Abaikan Permintaan AS, Gibraltar Akhirnya Bebaskan Kapal Tanker Iran

Nathania Riris Michico ยท Jumat, 16 Agustus 2019 - 09:50 WIB
Abaikan Permintaan AS, Gibraltar Akhirnya Bebaskan Kapal Tanker Iran

Kapal super-tanker Iran, Grace 1 tampak di perairan Gibraltar, sebuah teritori Inggris di dekat Spanyol. (FOTO: AP)

LONDON, iNews.id - Gibraltar mengizinkan kapal tanker Iran yang sebelumnya disita untuk meninggalkan teritori Inggris, Kamis (15/8/2019). Hal ini kemungkinan akan mengurangi ketegangan antara Inggris dan Iran, sementara sebuah kapal tanker berbendera Inggris masih ditahan di Iran.

Pembebasan kapal Grace 1 terjadi di tengah-tengah konfrontasi yang semakin besar antara Iran dan pihak Barat terkait program nuklirnya.

Dalam beberapa pekan terakhir, kawasan Teluk Persia dilanda enam serangan terhadap tanker-tanker minyak dan Amerika Serikat (AS) menuduh Iran sebagai pelakunya.

Selain itu, drone AS ditembak jatuh oleh militer Iran. Iran membantah melakukan serangan terhadap kapal-kapal tanker itu, meskipun pihaknya menyita tanker-tanker lain.

Harian 'The Gibraltar Chronicle' melaporkan, tidak ada permohonan dari AS di pengadilan Gibraltar ketika sidang untuk kapal Grace 1 dilanjutkan pada Kamis (15/8/2019) siang, mengutip hakim kepala Anthony Dudley. Hal itu memungkinkan kapal tersebut dibebaskan.

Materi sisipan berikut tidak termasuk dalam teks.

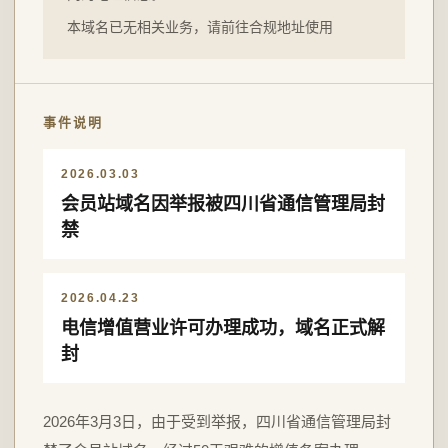
本域名已无相关业务，请前往合规地址使用
事件说明
2026.03.03
会员站域名因举报被四川省通信管理局封
禁
2026.04.23
电信增值营业许可办理成功，域名正式解
封
2026年3月3日，由于受到举报，四川省通信管理局封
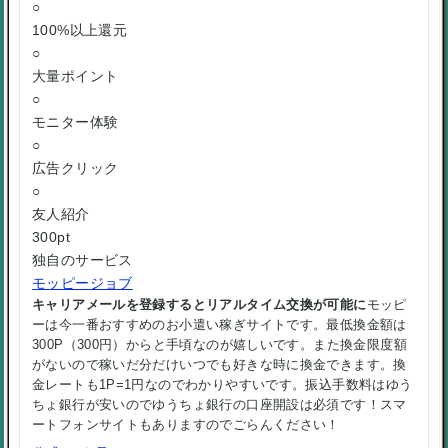
○
100%以上還元
○
大量ポイント
○
モニター体験
○
広告クリック
○
友人紹介
300pt
独自のサービス
モッピージョブ
キャリアメールを登録するとリアルタイム交換が可能に
モッピ
ーは今一番おすすめのお小遣い稼ぎサイトです。最低換金額は
300P（300円）からと手頃なのが嬉しいです。また換金限度額
がないので稼いだ分だけいつでも好きな時に換金できます。換
金レートも1P=1円なのでわかりやすいです。振込手数料はゆう
ちょ銀行が安いのでゆうちょ銀行の口座開設は必須です！スマ
ートフォンサイトもありますのでごらんください！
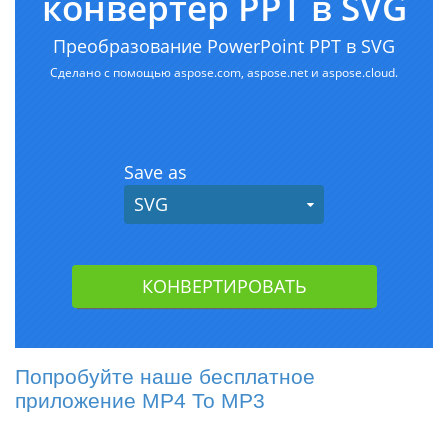
Попробуйте наше бесплатное
приложение MP4 To MP3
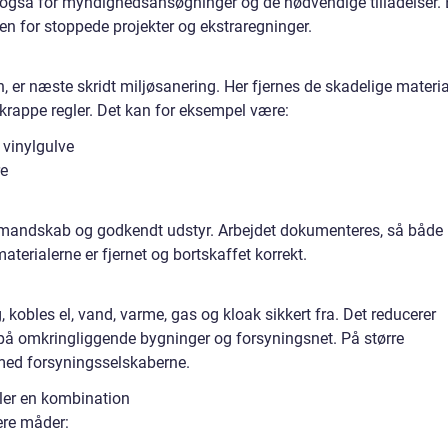
 også for myndighedsansøgninger og de nødvendige tilladelser.
n for stoppede projekter og ekstraregninger.
, er næste skridt miljøsanering. Her fjernes de skadelige materia
skrappe regler. Det kan for eksempel være:
r vinylgulve
re
mandskab og godkendt udstyr. Arbejdet dokumenteres, så både
terialerne er fjernet og bortskaffet korrekt.
 kobles el, vand, varme, gas og kloak sikkert fra. Det reducerer
r på omkringliggende bygninger og forsyningsnet. På større
g med forsyningsselskaberne.
ler en kombination
ere måder:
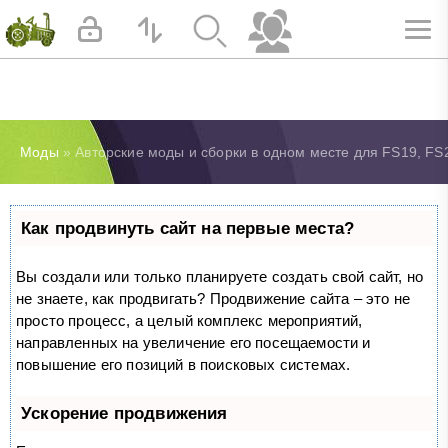
Моды
» Авторские моды и сборки в одном месте для FS19, FS
Как продвинуть сайт на первые места?
Вы создали или только планируете создать свой сайт, но
не знаете, как продвигать? Продвижение сайта – это не
просто процесс, а целый комплекс мероприятий,
направленных на увеличение его посещаемости и
повышение его позиций в поисковых системах.
Ускорение продвижения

Ini merupakan perubahan dari sidang dengar di pada Kamis pagi, di mana Gibraltar menyatakan Kejaksaan Agung AS berusaha menyita kapal itu berdasarkan sejumlah tuduhan.

Menurut Dudley, jika tidak ada langkah AS itu, kapal sudah diperbolehkan berlayar, demikian dilaporkan The Gibraltar Chronicle.

Kejaksaan Agung AS belum menanggapi laporan tersebut.

Downing Street atau Kantor Perdana Menteri Inggris Boris Johnson menyatakan, isu Iran dibahas selama pertemuan dengan penasihat keamanan nasional Trump, John Bolton.

Tanker Grace 1 diisi dengan 2,1 juta barel minyak mentah Iran, dan disita bulan lalu oleh Kerajaan Inggris di lepas pantai Gibraltar. Kapal itu diduuga melanggar sanksi Uni Eropa terhadap Suriah, yang tujuannya adalah penyulingan Banyas, Iran menyebut penyitaan itu sebagai tindak pembajakan.

Tidak lama setelah penyitaan Grace 1, Iran menyita tanker minyak berbendera Inggris, Stena Impero, yang hingga kini masih ditahan di Teheran. mengatakan pembebasan Grace 1 oleh Gibraltar memungkinkan Stena Impero juga dibebaskan.

Ketegangan meningkat di Teluk Persia sejak Trump secara unilateral menarik AS keluar dari persetujuan nuklir 2015 dengan Iran setahun lalu.

Keputusan itu menghentikan transaksi bisnis bernilai miliaran dolar, dan sebagian besar adalah penjualan minyak mentah Iran di pasar internasional serta menyebabkan mata uang Iran mengelamai depresiasi tajam.